Across these entries, report how many lines include the string "metody", with nothing but the number.

(Dataset entries)
----
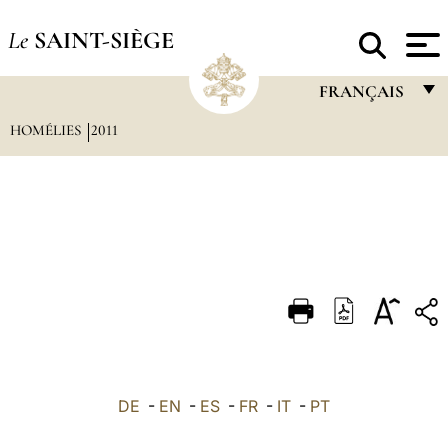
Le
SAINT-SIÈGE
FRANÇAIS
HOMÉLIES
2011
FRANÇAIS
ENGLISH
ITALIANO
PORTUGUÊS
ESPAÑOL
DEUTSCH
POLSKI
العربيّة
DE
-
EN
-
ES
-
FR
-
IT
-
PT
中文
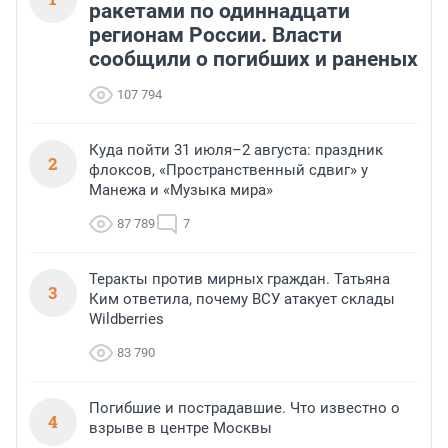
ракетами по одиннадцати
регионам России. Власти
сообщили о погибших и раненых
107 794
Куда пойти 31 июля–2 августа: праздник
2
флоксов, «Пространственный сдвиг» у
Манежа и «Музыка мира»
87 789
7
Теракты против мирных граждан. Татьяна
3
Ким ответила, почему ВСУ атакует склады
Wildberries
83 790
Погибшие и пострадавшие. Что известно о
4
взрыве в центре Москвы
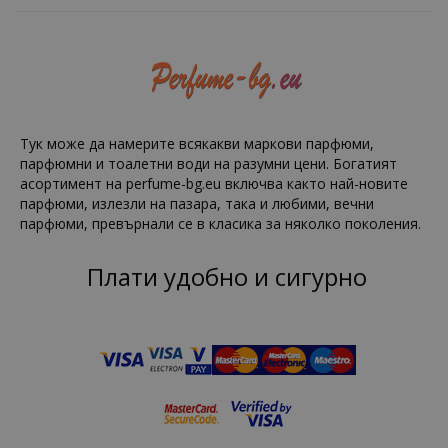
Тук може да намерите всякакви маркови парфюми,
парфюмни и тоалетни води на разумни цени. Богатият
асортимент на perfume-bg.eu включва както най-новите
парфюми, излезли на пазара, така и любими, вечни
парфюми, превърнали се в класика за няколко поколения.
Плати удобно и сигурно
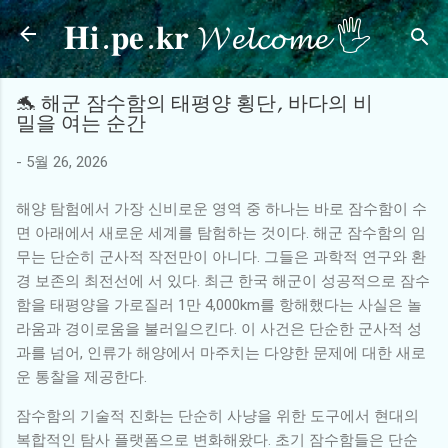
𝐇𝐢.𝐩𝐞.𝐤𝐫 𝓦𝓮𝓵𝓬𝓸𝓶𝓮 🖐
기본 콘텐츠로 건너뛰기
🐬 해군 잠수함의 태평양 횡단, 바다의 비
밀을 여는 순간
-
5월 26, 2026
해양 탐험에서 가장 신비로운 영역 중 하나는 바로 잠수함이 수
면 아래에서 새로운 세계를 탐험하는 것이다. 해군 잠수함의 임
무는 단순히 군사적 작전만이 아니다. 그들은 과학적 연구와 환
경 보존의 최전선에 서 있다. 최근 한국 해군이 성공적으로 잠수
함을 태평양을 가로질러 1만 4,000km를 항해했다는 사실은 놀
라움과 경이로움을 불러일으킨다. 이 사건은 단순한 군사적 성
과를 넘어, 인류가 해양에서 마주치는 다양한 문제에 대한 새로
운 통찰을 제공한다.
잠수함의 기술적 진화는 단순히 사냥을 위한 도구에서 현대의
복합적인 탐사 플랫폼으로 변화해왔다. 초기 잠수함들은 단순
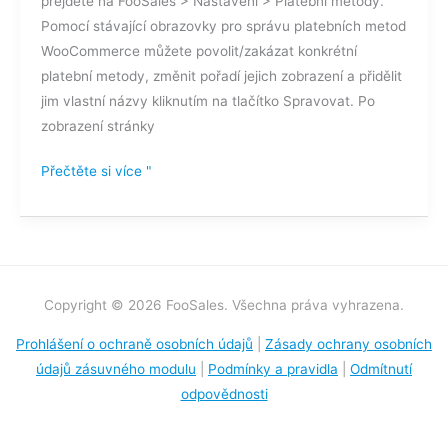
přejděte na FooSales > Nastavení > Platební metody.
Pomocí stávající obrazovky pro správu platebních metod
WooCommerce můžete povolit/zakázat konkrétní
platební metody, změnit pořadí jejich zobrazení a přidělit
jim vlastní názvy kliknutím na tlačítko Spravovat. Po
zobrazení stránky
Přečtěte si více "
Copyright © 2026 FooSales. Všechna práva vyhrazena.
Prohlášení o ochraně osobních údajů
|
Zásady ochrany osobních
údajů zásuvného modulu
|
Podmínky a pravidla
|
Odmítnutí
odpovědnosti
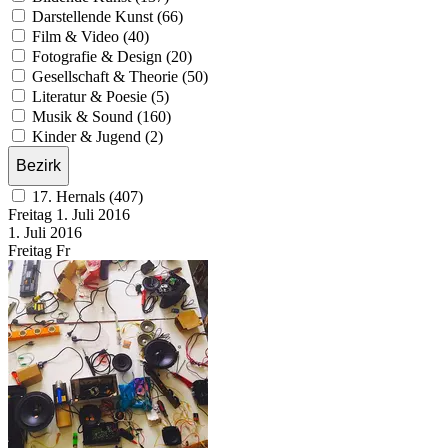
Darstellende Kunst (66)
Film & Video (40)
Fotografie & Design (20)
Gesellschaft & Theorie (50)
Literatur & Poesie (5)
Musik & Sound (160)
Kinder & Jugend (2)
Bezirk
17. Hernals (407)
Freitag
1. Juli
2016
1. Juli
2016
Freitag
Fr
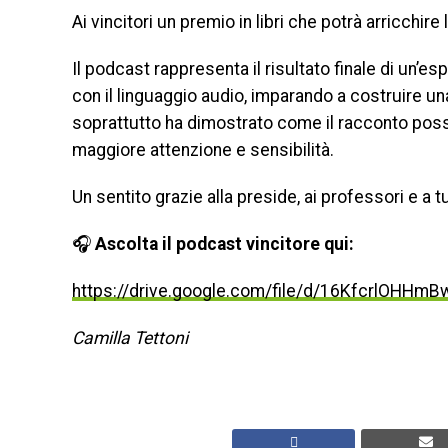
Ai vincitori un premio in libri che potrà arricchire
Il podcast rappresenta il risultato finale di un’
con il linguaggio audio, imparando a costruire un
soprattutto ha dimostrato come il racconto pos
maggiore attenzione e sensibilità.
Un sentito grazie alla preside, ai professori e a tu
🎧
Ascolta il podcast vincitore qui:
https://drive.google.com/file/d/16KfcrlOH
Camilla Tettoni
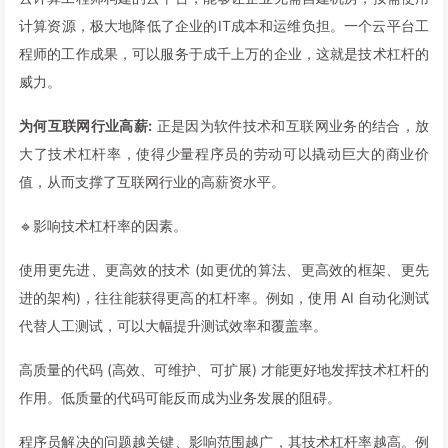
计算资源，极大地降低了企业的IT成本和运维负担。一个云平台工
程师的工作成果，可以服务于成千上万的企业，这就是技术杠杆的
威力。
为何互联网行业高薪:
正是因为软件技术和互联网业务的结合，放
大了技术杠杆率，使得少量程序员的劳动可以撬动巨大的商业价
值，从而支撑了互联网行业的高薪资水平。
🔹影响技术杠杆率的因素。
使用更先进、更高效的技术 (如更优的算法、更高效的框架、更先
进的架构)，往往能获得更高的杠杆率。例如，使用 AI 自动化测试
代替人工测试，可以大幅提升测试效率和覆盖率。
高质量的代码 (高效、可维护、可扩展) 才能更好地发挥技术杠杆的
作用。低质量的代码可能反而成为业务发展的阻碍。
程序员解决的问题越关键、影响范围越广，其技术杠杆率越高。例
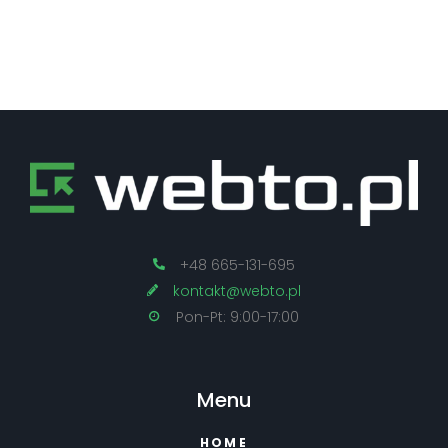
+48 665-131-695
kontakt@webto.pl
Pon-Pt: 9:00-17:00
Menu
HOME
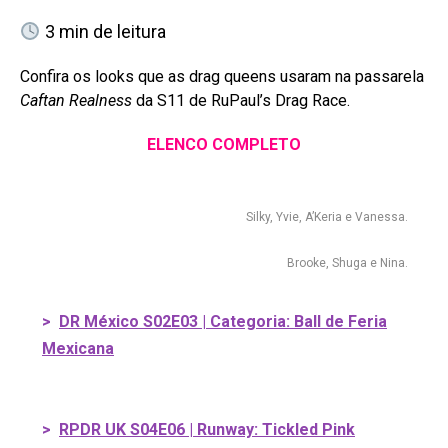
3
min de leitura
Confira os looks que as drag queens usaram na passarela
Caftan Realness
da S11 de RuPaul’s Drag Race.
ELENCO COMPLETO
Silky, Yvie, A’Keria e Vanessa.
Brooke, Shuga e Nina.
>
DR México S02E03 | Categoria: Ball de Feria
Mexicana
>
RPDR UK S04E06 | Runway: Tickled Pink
----
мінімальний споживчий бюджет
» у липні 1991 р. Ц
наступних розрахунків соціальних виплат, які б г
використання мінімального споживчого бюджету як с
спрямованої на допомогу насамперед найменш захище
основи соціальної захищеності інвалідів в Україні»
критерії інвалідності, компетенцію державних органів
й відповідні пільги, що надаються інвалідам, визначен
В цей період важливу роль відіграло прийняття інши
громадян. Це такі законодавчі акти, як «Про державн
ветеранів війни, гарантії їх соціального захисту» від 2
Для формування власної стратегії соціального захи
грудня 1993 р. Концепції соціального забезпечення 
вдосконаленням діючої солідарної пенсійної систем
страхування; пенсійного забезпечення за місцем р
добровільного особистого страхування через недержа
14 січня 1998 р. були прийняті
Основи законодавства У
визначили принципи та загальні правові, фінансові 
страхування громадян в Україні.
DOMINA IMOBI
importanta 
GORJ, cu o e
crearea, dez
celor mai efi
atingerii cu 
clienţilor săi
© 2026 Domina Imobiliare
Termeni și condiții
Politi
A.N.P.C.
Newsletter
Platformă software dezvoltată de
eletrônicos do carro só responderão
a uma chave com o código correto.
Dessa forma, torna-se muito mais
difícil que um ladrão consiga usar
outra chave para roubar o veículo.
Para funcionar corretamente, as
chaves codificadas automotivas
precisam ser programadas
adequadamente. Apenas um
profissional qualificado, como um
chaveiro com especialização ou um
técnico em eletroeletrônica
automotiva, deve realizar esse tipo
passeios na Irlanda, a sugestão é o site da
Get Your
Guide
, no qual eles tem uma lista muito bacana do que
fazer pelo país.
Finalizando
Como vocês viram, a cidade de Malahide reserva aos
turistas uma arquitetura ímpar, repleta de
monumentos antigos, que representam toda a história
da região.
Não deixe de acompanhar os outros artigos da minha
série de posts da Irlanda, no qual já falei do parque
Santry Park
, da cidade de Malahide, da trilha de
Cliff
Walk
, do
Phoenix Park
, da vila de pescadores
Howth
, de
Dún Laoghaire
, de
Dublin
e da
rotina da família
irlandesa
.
----
▸ **WRITTEN RESPONSE**:
2